## DATA SECTION
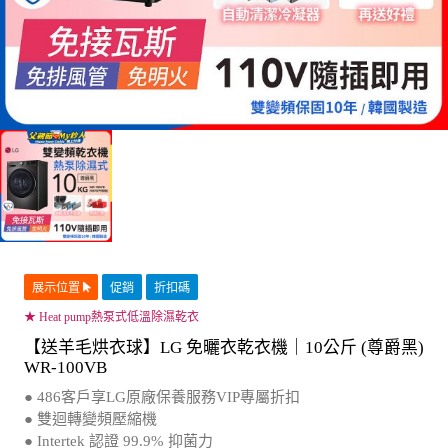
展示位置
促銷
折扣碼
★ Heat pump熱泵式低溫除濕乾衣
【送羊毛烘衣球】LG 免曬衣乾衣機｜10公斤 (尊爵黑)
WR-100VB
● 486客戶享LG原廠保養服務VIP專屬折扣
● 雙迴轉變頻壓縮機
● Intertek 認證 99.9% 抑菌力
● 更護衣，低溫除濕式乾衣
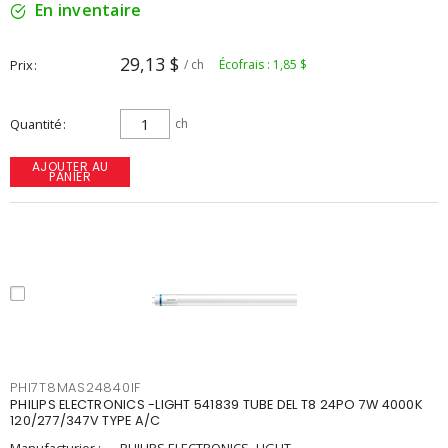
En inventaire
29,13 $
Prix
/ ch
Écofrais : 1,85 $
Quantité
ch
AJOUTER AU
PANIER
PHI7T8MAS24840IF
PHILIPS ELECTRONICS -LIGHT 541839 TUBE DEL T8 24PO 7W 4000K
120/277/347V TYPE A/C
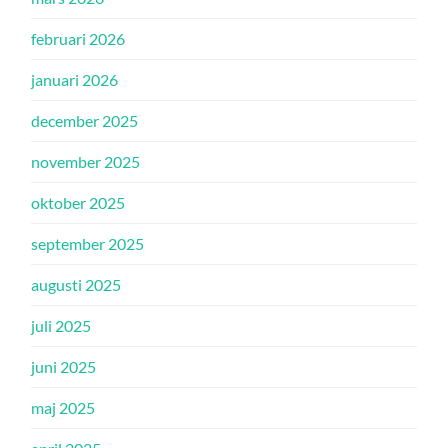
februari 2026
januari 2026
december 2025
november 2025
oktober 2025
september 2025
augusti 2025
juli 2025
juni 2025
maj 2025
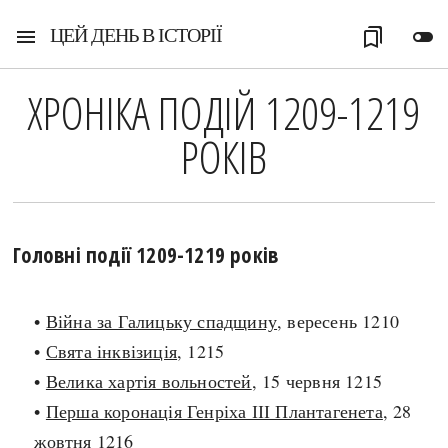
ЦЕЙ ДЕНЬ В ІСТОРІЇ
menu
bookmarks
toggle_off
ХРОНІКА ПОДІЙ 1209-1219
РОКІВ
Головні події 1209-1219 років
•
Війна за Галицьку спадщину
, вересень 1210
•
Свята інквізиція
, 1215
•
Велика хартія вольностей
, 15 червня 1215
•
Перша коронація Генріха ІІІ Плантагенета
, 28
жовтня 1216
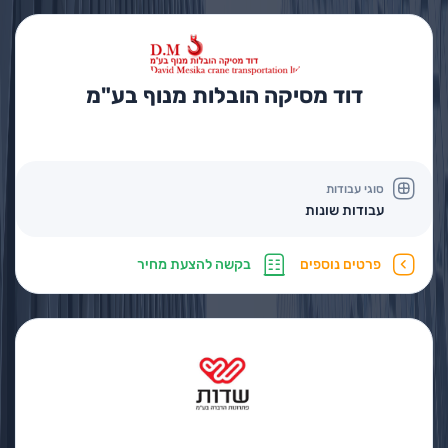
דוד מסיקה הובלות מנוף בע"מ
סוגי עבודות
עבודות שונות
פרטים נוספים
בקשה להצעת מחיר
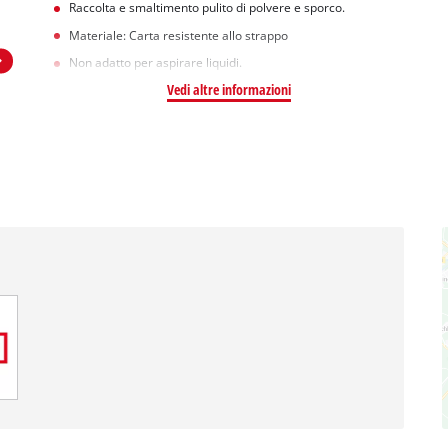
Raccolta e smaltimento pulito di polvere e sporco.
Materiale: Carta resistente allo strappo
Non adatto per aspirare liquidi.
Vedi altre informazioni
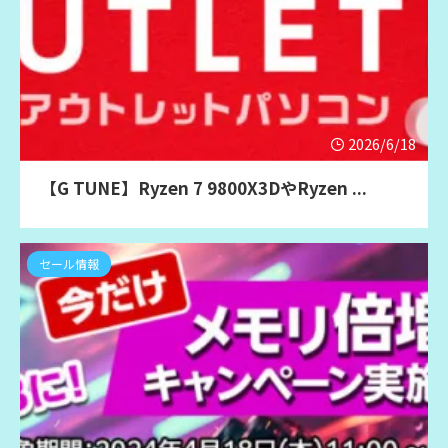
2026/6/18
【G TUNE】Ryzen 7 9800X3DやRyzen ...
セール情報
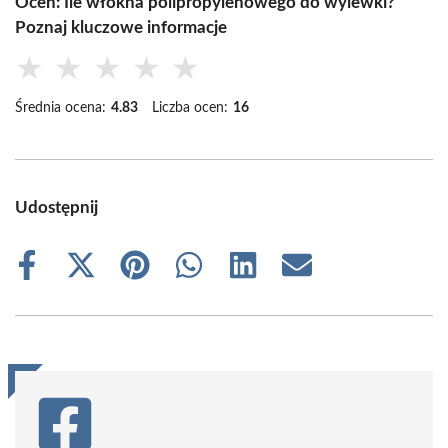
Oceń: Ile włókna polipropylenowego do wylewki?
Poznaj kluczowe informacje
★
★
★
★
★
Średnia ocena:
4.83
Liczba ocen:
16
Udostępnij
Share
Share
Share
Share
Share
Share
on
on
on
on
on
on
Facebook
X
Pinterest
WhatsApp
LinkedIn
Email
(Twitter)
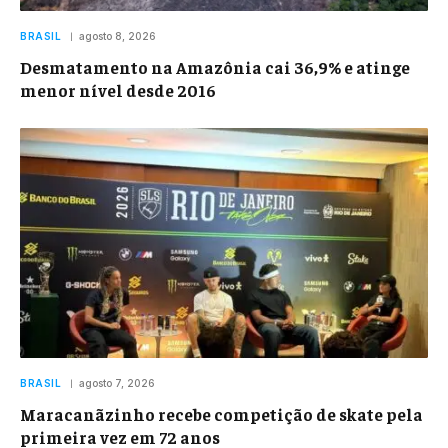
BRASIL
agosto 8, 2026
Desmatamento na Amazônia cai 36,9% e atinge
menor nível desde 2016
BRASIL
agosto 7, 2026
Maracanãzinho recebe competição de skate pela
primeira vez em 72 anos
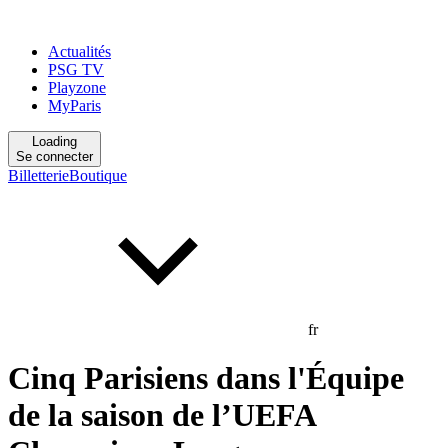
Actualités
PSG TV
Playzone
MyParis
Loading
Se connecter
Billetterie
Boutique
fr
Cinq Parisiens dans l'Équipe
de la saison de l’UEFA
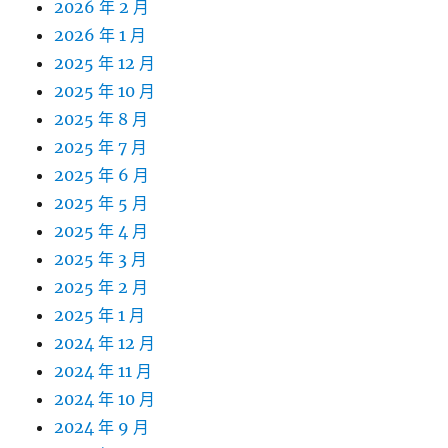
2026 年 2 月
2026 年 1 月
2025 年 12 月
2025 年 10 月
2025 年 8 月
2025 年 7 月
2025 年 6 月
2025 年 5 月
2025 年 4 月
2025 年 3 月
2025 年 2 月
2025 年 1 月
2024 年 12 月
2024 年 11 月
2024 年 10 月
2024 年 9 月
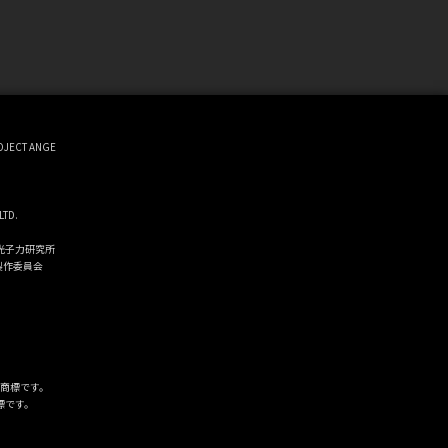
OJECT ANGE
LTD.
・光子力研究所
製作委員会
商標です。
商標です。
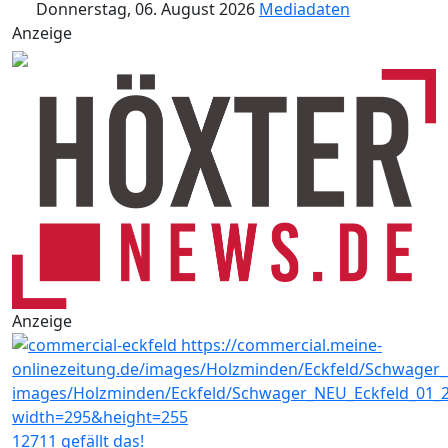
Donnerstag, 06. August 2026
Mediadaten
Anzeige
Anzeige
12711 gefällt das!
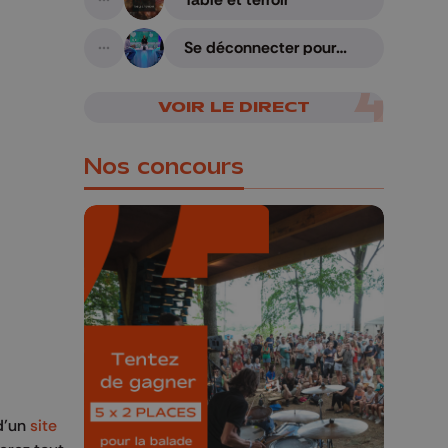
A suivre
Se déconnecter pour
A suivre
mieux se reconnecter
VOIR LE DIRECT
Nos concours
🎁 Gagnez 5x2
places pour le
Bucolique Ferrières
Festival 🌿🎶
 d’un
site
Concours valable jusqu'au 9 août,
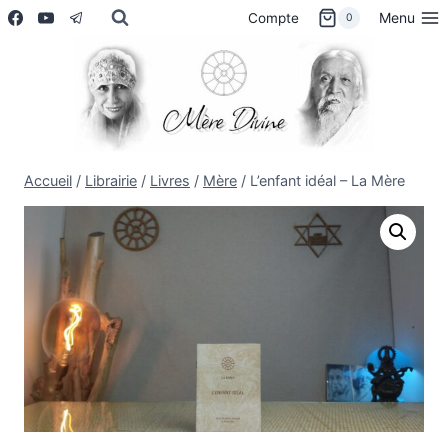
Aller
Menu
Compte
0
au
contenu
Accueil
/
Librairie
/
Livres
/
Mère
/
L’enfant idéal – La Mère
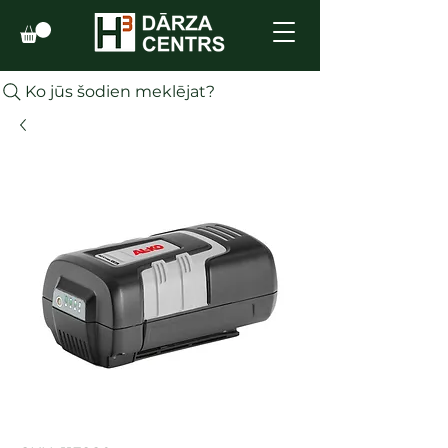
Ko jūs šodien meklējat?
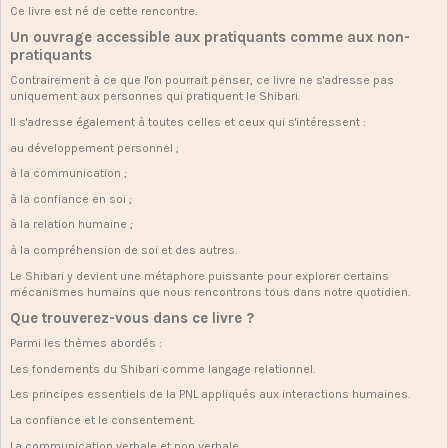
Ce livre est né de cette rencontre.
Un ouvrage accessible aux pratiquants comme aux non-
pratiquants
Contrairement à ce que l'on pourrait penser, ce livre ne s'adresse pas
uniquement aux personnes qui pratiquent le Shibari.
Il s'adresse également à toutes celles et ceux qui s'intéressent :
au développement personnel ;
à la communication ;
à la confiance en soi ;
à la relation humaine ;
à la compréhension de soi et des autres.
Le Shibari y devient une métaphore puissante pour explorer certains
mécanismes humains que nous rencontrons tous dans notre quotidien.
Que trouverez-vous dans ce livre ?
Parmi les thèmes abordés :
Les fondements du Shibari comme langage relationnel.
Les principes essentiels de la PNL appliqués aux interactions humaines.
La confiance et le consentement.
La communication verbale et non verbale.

## ABOUT THIS TASK
Each line of the data needs to be output exactly, with any image excluded.

## RESULT
展示位置
促銷
折扣碼
★ Heat pump熱泵式低溫除濕乾衣
【送羊毛烘衣球】LG 免曬衣乾衣機｜10公斤 (尊爵黑)
WR-100VB
● 486客戶享LG原廠保養服務VIP專屬折扣
● 雙迴轉變頻壓縮機
● Intertek 認證 99.9% 抑菌力
● 更護衣，低溫除濕式乾衣
En inventaire
29,13 $
Prix
/ ch
Écofrais : 1,85 $
Quantité
ch
AJOUTER AU
PANIER
PHI7T8MAS24840IF
PHILIPS ELECTRONICS -LIGHT 541839 TUBE DEL T8 24PO 7W 4000K
120/277/347V TYPE A/C
februari 2026
januari 2026
december 2025
november 2025
oktober 2025
september 2025
augusti 2025
juli 2025
juni 2025
maj 2025
ЦЕЙ ДЕНЬ В ІСТОРІЇ
menu
bookmarks
toggle_off
ХРОНІКА ПОДІЙ 1209-1219
РОКІВ
Головні події 1209-1219 років
•
Війна за Галицьку спадщину
, вересень 1210
•
Свята інквізиція
, 1215
•
Велика хартія вольностей
, 15 червня 1215
•
Перша коронація Генріха ІІІ Плантагенета
, 28
жовтня 1216
דוד מסיקה הובלות מנוף בע"מ
סוגי עבודות
עבודות שונות
פרטים נוספים
בקשה להצעת מחיר
Raccolta e smaltimento pulito di polvere e sporco.
Materiale: Carta resistente allo strappo
Non adatto per aspirare liquidi.
Vedi altre informazioni
2026/6/18
【G TUNE】Ryzen 7 9800X3DやRyzen ...
セール情報
Oceń: Ile włókna polipropylenowego do wylewki?
Poznaj kluczowe informacje
★
★
★
★
★
Średnia ocena:
4.83
Liczba ocen:
16
Udostępnij
Share
Share
Share
Share
Share
Share
on
on
on
on
on
on
Facebook
X
Pinterest
WhatsApp
LinkedIn
Email
(Twitter)
BRASIL
agosto 8, 2026
Desmatamento na Amazônia cai 36,9% e atinge
menor nível desde 2016
BRASIL
agosto 7, 2026
Maracanãzinho recebe competição de skate pela
primeira vez em 72 anos
Actualités
PSG TV
Playzone
MyParis
Loading
Se connecter
Billetterie
Boutique
fr
Cinq Parisiens dans l'Équipe
de la saison de l’UEFA
2026 年 2 月
2026 年 1 月
2025 年 12 月
2025 年 10 月
2025 年 8 月
2025 年 7 月
2025 年 6 月
2025 年 5 月
2025 年 4 月
2025 年 3 月
2025 年 2 月
2025 年 1 月
2024 年 12 月
2024 年 11 月
2024 年 10 月
2024 年 9 月
OJECT ANGE
LTD.
・光子力研究所
製作委員会
商標です。
商標です。
Donnerstag, 06. August 2026
Mediadaten
Anzeige
Anzeige
12711 gefällt das!
A suivre
Se déconnecter pour
A suivre
mieux se reconnecter
VOIR LE DIRECT
Nos concours
🎁 Gagnez 5x2
places pour le
Bucolique Ferrières
Festival 🌿🎶
 d’un
site
Concours valable jusqu'au 9 août,
Aller
Menu
Compte
0
au
contenu
Accueil
/
Librairie
/
Livres
/
Mère
/
L’enfant idéal – La Mère
Ko jūs šodien meklējat?
Ce livre est né de cette rencontre.
Un ouvrage accessible aux pratiquants comme aux non-
pratiquants
Contrairement à ce que l'on pourrait penser, ce livre ne s'adresse pas
uniquement aux personnes qui pratiquent le Shibari.
Il s'adresse également à toutes celles et ceux qui s'intéressent :
au développement personnel ;
à la communication ;
à la confiance en soi ;
à la relation humaine ;
à la compréhension de soi et des autres.
Le Shibari y devient une métaphore puissante pour explorer certains
mécanismes humains que nous rencontrons tous dans notre quotidien.
Que trouverez-vous dans ce livre ?
Parmi les thèmes abordés :
Les fondements du Shibari comme langage relationnel.
Les principes essentiels de la PNL appliqués aux interactions humaines.
La confiance et le consentement.
La communication verbale et non verbale.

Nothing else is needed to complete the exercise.